» **Your objective**
Your answer should be a single number: how many lines of the material below contain "ochrany".

» **Records for this task**
§ §
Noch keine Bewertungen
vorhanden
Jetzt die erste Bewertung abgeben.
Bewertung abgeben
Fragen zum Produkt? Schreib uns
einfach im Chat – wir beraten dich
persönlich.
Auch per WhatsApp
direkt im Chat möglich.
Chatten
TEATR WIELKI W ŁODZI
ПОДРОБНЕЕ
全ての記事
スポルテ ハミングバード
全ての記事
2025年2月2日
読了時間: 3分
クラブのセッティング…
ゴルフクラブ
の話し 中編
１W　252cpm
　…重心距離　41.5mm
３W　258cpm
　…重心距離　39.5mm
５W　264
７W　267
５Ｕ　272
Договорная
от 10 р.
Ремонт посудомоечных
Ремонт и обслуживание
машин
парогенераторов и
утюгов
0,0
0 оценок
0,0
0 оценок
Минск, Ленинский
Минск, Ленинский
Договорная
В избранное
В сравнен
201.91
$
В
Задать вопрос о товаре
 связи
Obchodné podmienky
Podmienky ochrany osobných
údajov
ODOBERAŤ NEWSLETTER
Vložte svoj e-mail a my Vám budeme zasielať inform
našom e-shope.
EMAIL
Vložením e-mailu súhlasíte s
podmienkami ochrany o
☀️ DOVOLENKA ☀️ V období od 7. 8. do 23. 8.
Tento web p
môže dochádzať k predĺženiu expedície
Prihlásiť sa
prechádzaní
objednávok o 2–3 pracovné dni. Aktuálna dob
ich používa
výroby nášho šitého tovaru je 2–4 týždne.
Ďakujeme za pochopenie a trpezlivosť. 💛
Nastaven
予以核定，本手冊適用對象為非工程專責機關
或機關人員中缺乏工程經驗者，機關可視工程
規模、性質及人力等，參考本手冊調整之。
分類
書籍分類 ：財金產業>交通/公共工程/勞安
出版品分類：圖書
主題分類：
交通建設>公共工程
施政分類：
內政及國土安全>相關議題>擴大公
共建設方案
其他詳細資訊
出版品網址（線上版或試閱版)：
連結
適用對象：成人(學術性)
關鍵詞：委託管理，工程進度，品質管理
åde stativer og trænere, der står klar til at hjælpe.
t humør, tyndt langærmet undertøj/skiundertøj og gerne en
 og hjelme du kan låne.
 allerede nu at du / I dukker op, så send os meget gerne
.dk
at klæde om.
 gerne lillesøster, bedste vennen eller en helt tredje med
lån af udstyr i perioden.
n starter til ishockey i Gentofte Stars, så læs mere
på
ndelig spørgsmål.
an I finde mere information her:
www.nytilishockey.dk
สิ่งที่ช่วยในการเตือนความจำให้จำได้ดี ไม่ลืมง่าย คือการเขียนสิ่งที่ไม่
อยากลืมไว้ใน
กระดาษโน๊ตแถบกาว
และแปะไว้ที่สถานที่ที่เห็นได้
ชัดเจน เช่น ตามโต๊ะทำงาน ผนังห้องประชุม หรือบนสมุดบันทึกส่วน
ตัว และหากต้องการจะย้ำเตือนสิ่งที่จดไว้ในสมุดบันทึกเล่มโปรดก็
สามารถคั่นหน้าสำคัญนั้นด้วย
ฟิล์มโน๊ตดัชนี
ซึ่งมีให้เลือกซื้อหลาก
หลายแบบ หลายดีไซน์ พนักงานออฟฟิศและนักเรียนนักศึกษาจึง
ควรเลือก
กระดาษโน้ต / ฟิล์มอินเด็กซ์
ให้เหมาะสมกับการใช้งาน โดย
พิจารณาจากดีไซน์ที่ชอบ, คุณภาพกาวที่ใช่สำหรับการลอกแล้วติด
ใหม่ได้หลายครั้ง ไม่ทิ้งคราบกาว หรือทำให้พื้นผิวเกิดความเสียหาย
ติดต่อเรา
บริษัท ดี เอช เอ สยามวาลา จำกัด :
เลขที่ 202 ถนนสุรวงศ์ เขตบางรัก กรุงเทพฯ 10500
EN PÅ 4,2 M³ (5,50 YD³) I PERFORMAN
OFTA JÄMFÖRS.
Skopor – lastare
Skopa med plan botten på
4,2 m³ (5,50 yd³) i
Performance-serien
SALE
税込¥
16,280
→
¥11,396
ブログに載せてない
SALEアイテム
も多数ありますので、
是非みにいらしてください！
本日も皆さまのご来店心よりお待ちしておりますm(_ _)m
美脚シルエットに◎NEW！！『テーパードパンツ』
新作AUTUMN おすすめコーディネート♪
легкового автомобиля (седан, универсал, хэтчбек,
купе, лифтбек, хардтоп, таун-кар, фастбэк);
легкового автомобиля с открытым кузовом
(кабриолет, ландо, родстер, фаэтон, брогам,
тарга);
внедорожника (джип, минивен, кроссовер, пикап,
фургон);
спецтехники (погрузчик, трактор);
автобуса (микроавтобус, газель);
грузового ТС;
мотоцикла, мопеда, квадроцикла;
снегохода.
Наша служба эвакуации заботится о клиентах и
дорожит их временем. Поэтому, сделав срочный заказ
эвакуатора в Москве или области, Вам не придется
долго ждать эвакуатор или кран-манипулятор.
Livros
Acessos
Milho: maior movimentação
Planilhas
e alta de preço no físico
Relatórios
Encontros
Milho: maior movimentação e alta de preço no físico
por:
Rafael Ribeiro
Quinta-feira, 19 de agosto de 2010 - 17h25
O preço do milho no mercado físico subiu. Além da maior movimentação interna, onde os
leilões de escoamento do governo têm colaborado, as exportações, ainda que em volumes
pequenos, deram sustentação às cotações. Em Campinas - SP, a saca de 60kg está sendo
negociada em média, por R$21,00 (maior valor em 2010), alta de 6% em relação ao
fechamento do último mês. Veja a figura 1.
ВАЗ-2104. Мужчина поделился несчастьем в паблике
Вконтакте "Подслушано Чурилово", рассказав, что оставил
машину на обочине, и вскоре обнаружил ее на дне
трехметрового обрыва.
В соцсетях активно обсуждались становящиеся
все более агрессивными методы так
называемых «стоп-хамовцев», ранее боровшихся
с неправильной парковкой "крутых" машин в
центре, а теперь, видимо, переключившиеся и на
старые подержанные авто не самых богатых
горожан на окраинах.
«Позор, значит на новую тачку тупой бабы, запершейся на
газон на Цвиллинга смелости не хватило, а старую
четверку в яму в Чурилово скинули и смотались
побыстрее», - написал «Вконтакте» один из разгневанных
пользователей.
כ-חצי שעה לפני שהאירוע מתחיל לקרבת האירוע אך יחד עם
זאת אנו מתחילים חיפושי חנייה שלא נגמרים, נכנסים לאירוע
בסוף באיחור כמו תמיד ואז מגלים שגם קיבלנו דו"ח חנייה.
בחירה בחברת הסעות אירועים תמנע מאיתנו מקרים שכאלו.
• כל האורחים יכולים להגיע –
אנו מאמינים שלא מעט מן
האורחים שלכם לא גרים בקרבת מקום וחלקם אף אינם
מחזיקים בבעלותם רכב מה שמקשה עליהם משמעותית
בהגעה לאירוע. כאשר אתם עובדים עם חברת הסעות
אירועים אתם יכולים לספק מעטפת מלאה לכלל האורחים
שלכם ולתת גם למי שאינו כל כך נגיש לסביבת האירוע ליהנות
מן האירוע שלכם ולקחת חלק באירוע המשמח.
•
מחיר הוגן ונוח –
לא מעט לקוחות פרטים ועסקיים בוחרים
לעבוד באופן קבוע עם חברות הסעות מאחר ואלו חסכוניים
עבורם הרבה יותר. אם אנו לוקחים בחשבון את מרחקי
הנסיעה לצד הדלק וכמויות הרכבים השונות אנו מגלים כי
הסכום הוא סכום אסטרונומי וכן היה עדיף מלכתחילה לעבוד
§ §
» **Task response**
2